━━ DATA SUPPLIED
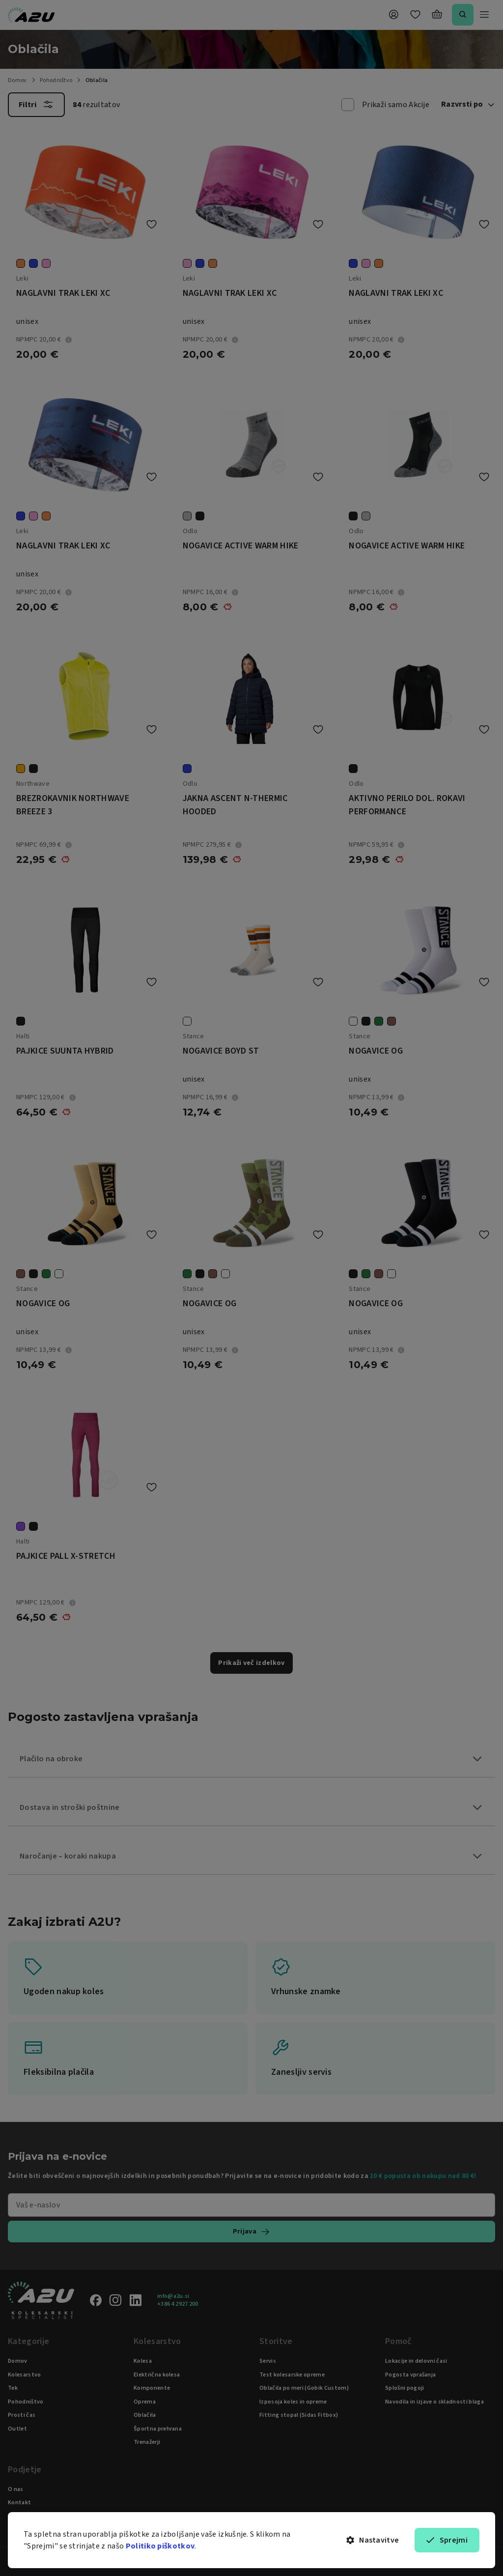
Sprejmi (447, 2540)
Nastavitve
━━━━
━━ DATA SUPPLIED
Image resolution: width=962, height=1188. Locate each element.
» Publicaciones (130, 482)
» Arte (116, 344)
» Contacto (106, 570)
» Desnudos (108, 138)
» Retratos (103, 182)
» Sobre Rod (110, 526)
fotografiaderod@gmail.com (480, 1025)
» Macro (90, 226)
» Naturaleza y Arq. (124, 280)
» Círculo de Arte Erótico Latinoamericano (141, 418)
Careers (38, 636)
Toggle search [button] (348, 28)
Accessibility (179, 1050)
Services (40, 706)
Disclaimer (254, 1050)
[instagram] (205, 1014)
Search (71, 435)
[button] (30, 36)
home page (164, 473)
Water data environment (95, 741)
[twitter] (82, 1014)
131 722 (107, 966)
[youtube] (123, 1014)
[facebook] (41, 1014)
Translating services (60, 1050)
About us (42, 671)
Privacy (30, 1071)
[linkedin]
━━━━
━━ DATA SUPPLIED
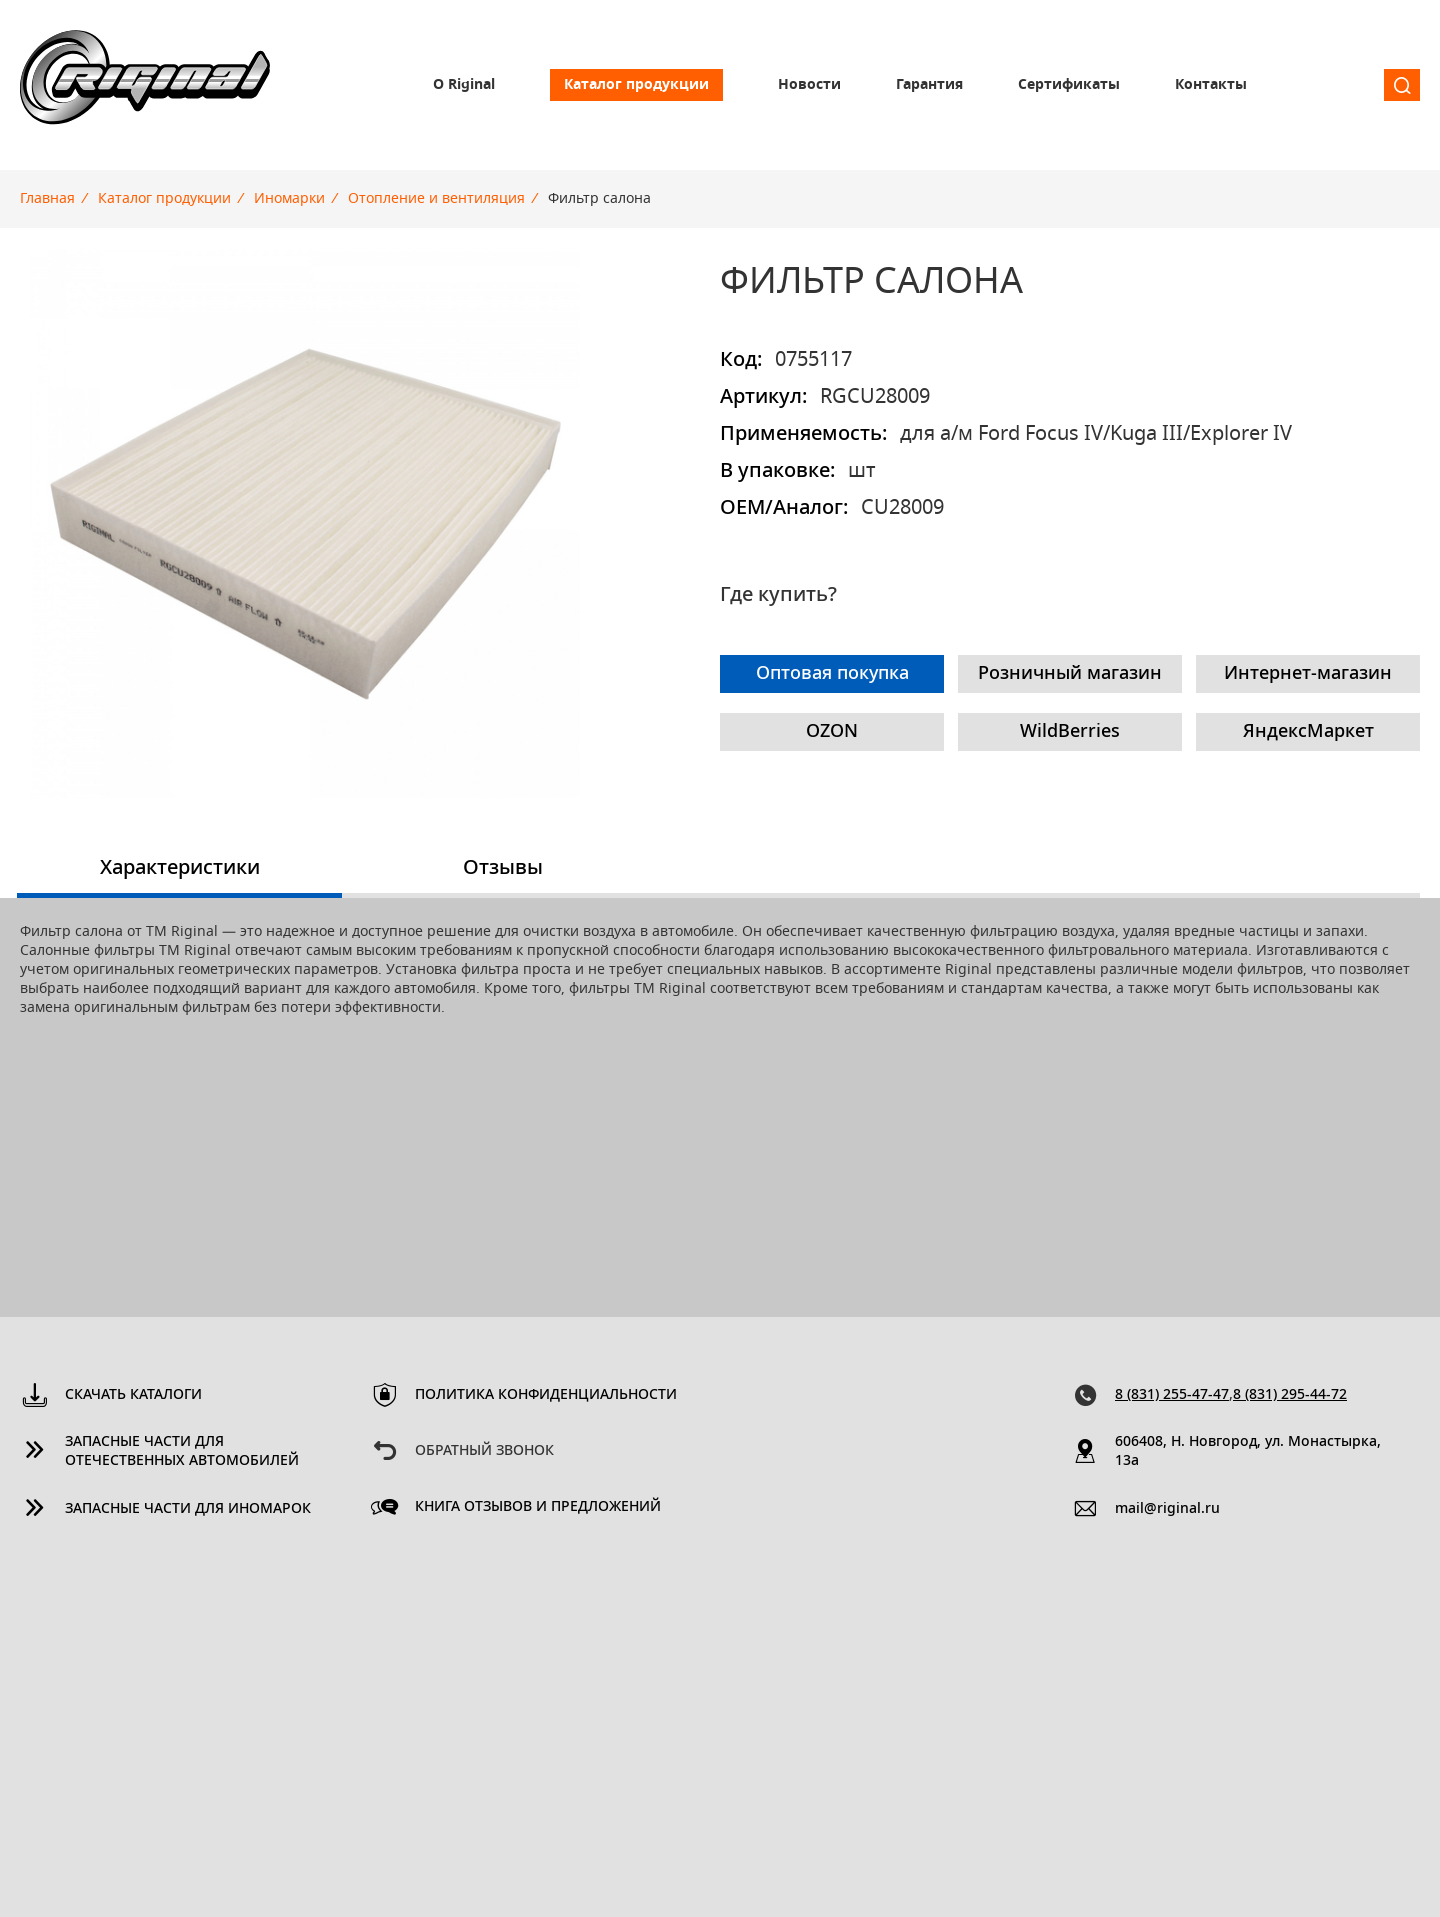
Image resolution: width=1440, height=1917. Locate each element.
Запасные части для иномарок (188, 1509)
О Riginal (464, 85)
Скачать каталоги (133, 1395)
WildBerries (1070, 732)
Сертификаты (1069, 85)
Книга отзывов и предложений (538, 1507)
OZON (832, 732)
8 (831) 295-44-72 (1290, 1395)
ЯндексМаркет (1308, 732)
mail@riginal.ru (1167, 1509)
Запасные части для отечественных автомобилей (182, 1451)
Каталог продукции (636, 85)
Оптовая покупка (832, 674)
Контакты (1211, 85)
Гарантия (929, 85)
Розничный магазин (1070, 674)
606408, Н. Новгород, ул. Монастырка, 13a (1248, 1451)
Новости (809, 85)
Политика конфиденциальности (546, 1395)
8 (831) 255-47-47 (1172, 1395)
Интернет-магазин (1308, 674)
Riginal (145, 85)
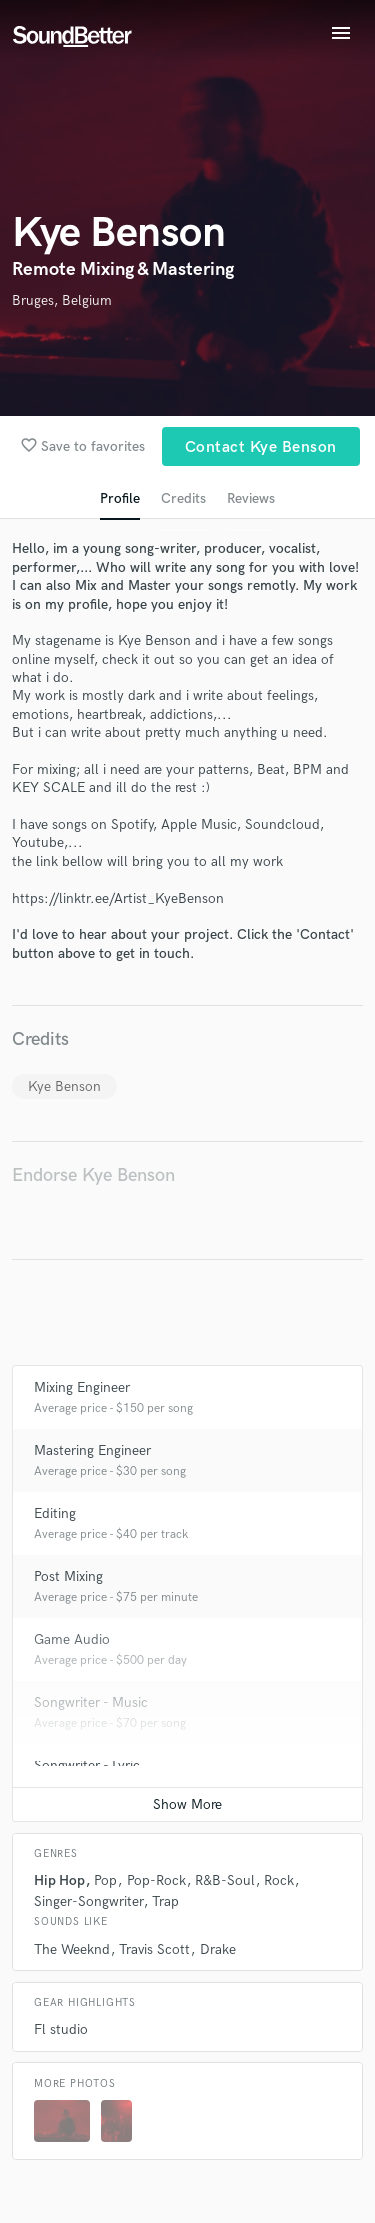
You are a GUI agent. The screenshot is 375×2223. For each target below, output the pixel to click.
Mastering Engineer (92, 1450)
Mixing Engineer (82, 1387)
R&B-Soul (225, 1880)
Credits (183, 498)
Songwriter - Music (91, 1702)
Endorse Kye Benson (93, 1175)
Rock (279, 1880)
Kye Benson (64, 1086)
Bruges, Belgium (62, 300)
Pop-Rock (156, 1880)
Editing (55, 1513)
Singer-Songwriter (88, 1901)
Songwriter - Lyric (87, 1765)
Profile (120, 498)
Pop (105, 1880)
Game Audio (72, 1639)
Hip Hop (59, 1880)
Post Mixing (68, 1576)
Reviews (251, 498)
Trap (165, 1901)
━━━━
Each line in the records above that contains the word "Arte" must be copied.

» Arte (116, 344)
» Círculo de Arte Erótico Latinoamericano (141, 418)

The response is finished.